Frank (Francis Alexander) was different from the rest of us. Papa told Mama she must have gotten the babies mixed up on the pallet at the brush arbor meeting. We were a blonde bunch with blue or gray eyes. Frank looked more like mother, and we all acknowledged that he was her favorite. He had dark wavy hair and brown eyes and he also had a fiery temper. He didn’t want anybody bothering anything that belonged to him. He would fight at the drop of a hat, and to make it good, he carried his own weapon - a tiny pine knot, keen on each end, just long enough to stick out an inch or so on each side of his fist, and he would strike going and coming. Nobody would bother him much. Otherwise, he was a fine boy and young man. Frank had an old dog he called “Pup.” This dog had a way of fainting if hit for any reason. One day a boy from the mill threw a hickory nut at him and he keeled over.
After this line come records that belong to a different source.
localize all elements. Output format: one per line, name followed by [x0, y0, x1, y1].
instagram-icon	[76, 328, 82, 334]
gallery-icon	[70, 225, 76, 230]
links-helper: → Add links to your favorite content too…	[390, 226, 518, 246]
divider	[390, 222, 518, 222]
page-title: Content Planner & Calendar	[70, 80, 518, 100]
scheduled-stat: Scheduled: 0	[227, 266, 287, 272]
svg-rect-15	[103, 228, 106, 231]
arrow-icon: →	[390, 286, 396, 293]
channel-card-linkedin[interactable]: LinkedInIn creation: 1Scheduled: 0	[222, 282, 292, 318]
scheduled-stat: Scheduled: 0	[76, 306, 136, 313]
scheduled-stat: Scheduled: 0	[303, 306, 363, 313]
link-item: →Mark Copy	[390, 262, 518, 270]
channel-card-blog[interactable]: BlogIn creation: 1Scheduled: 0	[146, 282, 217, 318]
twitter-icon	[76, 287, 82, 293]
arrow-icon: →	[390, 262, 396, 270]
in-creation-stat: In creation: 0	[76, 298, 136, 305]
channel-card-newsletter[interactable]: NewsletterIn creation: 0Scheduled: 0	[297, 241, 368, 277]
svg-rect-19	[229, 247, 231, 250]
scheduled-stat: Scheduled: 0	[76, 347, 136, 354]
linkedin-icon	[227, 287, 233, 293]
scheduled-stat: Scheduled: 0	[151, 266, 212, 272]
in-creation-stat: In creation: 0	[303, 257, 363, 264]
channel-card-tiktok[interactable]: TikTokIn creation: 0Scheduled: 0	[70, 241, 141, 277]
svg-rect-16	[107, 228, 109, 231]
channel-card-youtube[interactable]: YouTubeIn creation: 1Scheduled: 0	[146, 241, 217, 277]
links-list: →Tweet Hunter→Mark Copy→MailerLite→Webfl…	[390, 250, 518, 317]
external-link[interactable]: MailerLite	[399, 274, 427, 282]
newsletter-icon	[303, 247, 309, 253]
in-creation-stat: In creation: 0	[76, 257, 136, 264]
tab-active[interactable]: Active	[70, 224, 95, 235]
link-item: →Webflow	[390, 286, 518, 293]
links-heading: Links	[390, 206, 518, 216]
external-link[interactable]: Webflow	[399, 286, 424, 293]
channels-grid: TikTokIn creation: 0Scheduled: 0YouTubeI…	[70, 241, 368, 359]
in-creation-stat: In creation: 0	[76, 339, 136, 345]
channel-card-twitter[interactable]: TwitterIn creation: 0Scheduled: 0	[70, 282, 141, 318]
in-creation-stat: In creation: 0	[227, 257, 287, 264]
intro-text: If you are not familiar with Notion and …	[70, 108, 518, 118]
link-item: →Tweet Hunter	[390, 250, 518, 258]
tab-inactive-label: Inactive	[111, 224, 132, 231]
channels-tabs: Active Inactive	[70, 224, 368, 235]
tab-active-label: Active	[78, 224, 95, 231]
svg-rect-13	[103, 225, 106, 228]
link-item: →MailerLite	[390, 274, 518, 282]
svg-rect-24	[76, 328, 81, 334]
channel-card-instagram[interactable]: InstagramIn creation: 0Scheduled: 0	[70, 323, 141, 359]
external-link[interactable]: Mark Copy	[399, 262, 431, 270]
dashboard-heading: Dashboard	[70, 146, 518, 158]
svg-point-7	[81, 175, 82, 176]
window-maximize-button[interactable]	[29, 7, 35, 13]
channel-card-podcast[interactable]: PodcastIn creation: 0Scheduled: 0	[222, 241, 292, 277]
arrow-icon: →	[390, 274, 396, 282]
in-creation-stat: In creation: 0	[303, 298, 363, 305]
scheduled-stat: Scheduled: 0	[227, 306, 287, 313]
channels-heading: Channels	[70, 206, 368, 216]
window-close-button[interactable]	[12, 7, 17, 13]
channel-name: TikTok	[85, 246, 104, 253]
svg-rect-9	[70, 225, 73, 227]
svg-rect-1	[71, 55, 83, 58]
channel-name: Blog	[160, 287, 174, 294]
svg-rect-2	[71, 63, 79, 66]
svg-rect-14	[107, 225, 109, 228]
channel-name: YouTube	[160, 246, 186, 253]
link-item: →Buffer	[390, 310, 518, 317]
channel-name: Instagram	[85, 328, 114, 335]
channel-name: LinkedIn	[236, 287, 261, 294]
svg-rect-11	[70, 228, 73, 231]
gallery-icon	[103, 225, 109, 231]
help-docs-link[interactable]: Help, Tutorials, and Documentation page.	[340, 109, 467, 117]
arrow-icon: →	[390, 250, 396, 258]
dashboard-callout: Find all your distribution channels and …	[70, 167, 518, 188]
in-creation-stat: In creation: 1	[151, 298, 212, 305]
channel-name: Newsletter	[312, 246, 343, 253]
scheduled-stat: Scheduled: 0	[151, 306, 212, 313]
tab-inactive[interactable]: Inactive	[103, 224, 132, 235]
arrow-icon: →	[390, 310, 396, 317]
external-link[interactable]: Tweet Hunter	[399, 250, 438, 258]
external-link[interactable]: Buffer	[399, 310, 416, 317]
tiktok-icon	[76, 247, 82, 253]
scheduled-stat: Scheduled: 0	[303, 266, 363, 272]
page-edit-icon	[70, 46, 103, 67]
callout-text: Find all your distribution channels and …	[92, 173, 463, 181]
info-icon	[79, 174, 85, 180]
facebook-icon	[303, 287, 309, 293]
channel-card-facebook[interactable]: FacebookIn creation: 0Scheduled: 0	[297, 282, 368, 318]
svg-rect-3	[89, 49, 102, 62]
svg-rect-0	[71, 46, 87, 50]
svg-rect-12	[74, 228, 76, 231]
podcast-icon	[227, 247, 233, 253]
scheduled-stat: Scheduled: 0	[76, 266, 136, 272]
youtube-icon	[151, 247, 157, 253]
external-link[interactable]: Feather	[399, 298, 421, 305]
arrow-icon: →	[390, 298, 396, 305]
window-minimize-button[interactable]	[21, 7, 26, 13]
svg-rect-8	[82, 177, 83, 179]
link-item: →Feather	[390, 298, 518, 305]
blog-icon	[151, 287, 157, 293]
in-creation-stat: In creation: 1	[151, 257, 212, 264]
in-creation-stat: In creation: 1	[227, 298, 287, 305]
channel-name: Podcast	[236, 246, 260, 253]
My brother Preston said, “Now Burt Bivins I think it’s time you went home - you have come over here and killed brother Frank’s dog.” The dog soon came to, and everything was forgotten. Another day “Pup” came from the kitchen with a whole pan of cornbread - I imagine it was our supper. Sister (Mary Lou) grabbed the broom and threw it at him, and again he passed out. Sister bathed his head and got the bread and put it down by him so he could have it when he came to. “Pup” guarded the wagon and team. Wherever it went, he went too. But I don’t remember that he ever bit anything or anybody.
We always had the place cluttered with pets. The most interesting was the Jay Bird raised from a nestling. He remained around the house and yard long after he was grown. Every little article that came up missing was laid to him, and we began to look for his hiding places. Once mama’s sewing basket was literally emptied, and the contents found under an old coat hanging over the back fence. Mr. Jay didn’t stay around much longer.
There was a community of Negro families a mile or so back of us. One day a little Negro boy wandered in. He said he didn’t want to go home and wanted to stay with us. His folks, if he had any, didn’t seem to care. The boys took him in, gave him bath and clothes. When we went to church, they made him sit up front and drive, and then they took him in and sat him on a back bench. Everybody had an errand for him to do. Once Mama sent him out for stove wood. He disappeared for two weeks, then Mama looked out and there he sat on the chopping block. She said, “Roosevelt, bring that wood in like I told you.” He did.
When I was eight, Sister Janie (Jane Evans Rosser) died from a contagious virus. Nobody had ever heard of the “flu.” She was twenty-three and engaged to a local boy. After this our family seemed not so happy and carefree, be we kept going.
I still dislike appliances that must be turned by hand. Our family had a thing of accumulating time savers. Papa got a corn shelter, Mama a churn that had a wheel and a crank that was supposed to make butter in six minutes but seemed like an hour when I had to do the churning.
Then came the washing machine and wringer, to say nothing of the sausage grinder and old coffee mill nailed on the back of the smoke house that somebody had to turn every evening to grind the grain small enough for the baby chicks to peck up. I always seemed too available for all of these. I am sure there must have been others for it seems I put in a lot of time turning cranks. I’m sure thankful for electric buttons now.